NYUAD Researchers and UAE High School Students Excel at Cyber Security Competition

NYUAD's team of researchers win the Embedded Systems Security Contest at the 10th Annual Cyber Security Awareness Week in New York, the world's largest student contest in cyber security.

A team of NYU Abu Dhabi researchers recently won the Embedded Systems Security Contest at the 10th Annual Cyber Security Awareness Week in New York, the world's largest student contest in cyber security. The NYUAD team — the MoMA Avengers — consisted of Nektarios Georgios Tsoutsos and Charalambos Konstantinou, both PhD students at the Polytechnic Institute of New York University (NYU-Poly) who work with NYUAD Assistant Professor of Electrical and Computer Engineering Michail Maniatakos at NYUAD's Modern Microprocessor Architectures Lab.

The MoMA Avengers won a competition that tested both their ability to insert malicious changes into electronic chips and their skills in protecting these chips from extremely obscure bits of code, which are commonly called Trojans. The contest was sponsored by Columbia University and NYU-Poly.

"We designed our own malicious payloads to demonstrate that state-of-the-art detection techniques are sometimes not 100 percent effective," Tsoutsos explained. "Researchers can benefit from this work and build more robust detection techniques, which can then protect hardware manufacturers against a wider range of real threats."
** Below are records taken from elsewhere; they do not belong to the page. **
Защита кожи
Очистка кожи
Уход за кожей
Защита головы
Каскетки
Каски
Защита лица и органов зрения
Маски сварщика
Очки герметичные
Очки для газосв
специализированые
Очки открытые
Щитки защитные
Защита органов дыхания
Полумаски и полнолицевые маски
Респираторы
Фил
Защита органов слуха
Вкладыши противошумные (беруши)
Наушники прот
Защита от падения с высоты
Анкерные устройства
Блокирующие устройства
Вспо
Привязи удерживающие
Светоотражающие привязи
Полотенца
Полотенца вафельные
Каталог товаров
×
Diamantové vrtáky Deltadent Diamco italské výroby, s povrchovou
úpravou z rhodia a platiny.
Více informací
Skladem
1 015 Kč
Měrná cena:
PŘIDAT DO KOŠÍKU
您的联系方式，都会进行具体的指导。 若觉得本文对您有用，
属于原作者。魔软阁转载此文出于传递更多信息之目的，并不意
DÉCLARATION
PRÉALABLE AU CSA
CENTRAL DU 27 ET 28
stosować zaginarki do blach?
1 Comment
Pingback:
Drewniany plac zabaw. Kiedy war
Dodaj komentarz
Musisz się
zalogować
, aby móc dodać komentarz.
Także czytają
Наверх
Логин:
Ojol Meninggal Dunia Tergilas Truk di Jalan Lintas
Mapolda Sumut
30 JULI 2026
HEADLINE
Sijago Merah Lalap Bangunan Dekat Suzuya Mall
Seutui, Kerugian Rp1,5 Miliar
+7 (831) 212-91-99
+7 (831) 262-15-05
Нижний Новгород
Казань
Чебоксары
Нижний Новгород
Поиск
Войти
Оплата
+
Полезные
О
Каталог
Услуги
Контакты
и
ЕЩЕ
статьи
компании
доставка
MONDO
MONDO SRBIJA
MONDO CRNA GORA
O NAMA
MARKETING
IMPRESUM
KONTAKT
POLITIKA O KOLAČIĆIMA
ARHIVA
Konstantinou added: "The experience of participating in the competition was a great opportunity that gave us expertise and knowledge on a very important subject."

Additionally, two high school teams from the UAE made it to the final of the High School Digital Forensics competition, which was also part of the cyber security awareness week. Both teams — Bitfield of the Indian High School and Ins0mnia of the Emirates International School Meadows — performed well in this extremely competitive contest, which featured more than 1,500 students.